Pubdate: Fri, 28 May 2004
Source: Daily News, The (South Africa)
Copyright: 2004 The Daily News.
Author: Bongani Mthembu


Maria Park residents in Wentworth are planning legal action against the 
Engen Refinery and eThekwini Municipality, who want to build low cost 
housing in their community.

The homes are intended for the Rainbow Flats community, who, according to 
Maria Park citizens, are "notorious" for drugs and prostitution.

The Rainbow Flats community made headlines earlier this year when its 
residents told President Thabo Mbeki that their area was virtually under 
siege from criminals in the area who were terrorising them.

Mbeki was also told that substance abuse was rampant in the area and that 
men were pimping their young wives on the streets to survive.

The building of houses is a public-private partnership between Engen and 
the municipality. They will each spend R8 million on the project.

When Mbeki visited Went-worth he was appalled by the living conditions 
there and called for urgent intervention.

Maria Park residents complain that their area is to be used as a dumping 
site and they are worried about the kind of people that will be relocated 
there. They are also unhappy because the houses are to be built on a park.

Spokesman for Maria Park Residents' Association Gregory Goldstone told the 
Daily News that they did not allow drugs in their area.

He said the Rainbow Flats residents were known for running shebeens and drugs.

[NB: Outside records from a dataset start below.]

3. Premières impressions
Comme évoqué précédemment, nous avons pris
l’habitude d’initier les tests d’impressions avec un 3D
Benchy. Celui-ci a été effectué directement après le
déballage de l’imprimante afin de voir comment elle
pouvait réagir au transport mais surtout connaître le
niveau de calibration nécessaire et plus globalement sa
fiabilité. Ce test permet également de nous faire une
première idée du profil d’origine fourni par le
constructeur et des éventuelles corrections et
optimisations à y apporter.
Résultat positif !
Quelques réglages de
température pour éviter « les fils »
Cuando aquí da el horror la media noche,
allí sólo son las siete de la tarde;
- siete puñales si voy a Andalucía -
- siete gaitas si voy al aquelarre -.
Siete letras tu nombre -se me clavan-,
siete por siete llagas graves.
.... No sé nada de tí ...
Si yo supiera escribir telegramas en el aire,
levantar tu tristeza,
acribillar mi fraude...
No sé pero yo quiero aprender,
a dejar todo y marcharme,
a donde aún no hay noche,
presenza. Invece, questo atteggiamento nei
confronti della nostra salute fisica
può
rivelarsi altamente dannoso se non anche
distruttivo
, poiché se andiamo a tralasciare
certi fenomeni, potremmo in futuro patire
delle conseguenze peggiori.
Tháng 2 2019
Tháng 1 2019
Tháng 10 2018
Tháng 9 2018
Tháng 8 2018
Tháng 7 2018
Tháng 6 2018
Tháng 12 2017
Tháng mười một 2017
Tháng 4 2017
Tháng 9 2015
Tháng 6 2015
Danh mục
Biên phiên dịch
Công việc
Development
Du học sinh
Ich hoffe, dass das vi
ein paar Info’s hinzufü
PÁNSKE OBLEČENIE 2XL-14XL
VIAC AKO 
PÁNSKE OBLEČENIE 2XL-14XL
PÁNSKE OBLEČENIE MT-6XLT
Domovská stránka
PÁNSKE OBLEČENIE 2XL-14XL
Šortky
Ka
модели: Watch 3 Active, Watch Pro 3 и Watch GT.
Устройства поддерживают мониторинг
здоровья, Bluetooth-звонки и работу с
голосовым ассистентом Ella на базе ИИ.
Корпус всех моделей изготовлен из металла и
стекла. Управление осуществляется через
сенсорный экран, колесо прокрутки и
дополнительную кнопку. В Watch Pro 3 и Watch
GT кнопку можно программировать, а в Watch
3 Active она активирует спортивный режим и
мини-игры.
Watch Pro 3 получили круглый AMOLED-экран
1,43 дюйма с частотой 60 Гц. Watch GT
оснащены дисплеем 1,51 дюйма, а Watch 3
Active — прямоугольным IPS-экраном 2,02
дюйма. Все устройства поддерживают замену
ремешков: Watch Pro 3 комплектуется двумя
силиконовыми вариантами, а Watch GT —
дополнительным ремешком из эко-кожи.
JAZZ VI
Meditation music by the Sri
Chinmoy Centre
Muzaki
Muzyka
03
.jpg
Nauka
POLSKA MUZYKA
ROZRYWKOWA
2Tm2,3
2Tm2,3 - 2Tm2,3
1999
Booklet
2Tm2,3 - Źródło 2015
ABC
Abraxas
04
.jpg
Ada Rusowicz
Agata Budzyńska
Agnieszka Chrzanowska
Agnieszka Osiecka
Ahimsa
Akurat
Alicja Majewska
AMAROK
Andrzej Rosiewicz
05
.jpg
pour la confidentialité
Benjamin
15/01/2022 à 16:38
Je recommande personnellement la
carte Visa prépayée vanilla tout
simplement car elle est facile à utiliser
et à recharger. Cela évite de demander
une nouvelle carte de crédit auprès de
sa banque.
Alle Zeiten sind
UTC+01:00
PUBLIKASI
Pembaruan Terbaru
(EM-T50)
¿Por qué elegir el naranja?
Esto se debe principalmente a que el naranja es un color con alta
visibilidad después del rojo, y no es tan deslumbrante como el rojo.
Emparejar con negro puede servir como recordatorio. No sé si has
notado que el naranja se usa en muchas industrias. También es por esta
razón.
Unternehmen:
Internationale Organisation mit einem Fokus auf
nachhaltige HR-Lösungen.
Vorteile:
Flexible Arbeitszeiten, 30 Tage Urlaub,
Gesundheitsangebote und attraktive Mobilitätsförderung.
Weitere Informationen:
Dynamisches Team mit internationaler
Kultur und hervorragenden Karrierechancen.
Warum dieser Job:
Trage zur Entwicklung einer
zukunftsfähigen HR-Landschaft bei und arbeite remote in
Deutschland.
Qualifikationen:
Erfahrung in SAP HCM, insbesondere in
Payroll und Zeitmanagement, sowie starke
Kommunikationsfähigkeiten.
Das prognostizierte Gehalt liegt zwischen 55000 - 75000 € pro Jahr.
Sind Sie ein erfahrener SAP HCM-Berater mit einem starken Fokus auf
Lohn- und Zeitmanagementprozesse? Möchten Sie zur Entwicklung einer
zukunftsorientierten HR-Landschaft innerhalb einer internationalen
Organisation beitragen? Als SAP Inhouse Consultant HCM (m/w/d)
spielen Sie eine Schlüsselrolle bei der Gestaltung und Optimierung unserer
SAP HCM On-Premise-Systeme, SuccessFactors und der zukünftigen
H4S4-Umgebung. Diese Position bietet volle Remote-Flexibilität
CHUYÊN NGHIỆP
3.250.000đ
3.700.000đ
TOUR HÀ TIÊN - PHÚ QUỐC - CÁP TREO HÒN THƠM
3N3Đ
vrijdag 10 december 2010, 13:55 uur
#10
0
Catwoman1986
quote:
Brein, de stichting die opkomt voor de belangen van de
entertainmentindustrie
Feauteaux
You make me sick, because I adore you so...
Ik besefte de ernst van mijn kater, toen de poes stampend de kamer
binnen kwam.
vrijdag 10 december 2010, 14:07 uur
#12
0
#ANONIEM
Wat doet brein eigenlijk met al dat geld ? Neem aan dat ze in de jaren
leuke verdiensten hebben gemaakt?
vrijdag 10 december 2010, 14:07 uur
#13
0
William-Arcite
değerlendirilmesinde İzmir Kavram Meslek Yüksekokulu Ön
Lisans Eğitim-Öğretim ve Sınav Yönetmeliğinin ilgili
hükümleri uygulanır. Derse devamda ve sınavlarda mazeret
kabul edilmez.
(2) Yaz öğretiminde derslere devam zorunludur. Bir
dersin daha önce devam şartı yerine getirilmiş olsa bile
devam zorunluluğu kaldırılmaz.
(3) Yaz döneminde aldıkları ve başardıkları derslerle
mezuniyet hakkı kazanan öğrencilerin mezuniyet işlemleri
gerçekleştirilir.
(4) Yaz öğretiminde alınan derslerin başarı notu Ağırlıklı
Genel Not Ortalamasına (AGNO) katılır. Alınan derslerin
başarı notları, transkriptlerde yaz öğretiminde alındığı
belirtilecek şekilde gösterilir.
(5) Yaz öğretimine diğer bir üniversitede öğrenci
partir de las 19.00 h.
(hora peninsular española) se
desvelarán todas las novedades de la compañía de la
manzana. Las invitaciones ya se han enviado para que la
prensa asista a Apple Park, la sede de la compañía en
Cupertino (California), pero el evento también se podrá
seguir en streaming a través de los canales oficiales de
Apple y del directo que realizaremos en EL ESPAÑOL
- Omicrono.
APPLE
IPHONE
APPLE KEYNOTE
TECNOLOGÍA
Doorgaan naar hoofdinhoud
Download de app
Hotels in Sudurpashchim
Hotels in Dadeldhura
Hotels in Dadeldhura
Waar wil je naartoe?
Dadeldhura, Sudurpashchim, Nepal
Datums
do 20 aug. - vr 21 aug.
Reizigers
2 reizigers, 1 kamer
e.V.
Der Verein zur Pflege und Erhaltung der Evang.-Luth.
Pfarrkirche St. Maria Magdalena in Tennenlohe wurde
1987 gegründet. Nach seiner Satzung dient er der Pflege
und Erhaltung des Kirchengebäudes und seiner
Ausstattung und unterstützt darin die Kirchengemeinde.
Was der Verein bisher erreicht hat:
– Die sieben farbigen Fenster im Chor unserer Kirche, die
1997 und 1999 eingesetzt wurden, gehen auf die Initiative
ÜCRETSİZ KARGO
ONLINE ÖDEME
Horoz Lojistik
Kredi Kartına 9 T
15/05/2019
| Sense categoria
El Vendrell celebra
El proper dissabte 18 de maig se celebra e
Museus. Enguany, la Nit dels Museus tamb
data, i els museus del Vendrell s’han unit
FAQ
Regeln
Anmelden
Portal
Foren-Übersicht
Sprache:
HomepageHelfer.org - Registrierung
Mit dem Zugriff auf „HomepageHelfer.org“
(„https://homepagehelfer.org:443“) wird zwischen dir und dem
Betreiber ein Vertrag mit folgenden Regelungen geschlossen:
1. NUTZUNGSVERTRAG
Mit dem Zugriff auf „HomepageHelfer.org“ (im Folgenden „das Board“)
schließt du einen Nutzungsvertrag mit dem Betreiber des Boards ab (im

"This is our only well established park. It has indigenous trees and they 
play an important role in minimising harmful emissions from the plants like 
Engen and Sapref.

"What they are doing is totally undesirable. It will bring about unwanted 
social conditions and disturb a peaceful and stable neighbourhood. 
Properties will devalue with the construction of low cost houses in the 
middle of a well-established area and our children will no longer have any 
facilities," he said.

He said they were planning to get a court interdict to prevent the 
construction of the houses. "We want them to look elsewhere, not here. We 
know that the reason Engen is pushing ahead with their relocation is 
because their area falls within the 200-metre buffer zone approved for 
major hazardous installations," he said.

Engen's Wayne Hartmann said the relocation was done by the municipality and 
that they were just assisting with funds.

"They asked us to assist. We saw that it was a wonderful project to assist 
people who are living in bad conditions."

Procurement and Deputy Manager Derek Naidoo said that it was not true that 
they were going to destroy the park and that they would build low cost housing.

"The kind of houses we are going to build are much better than the normal 
low cost housing. They will be between R80 000 and R110 000. And we are not 
going to destroy the entire park," he added.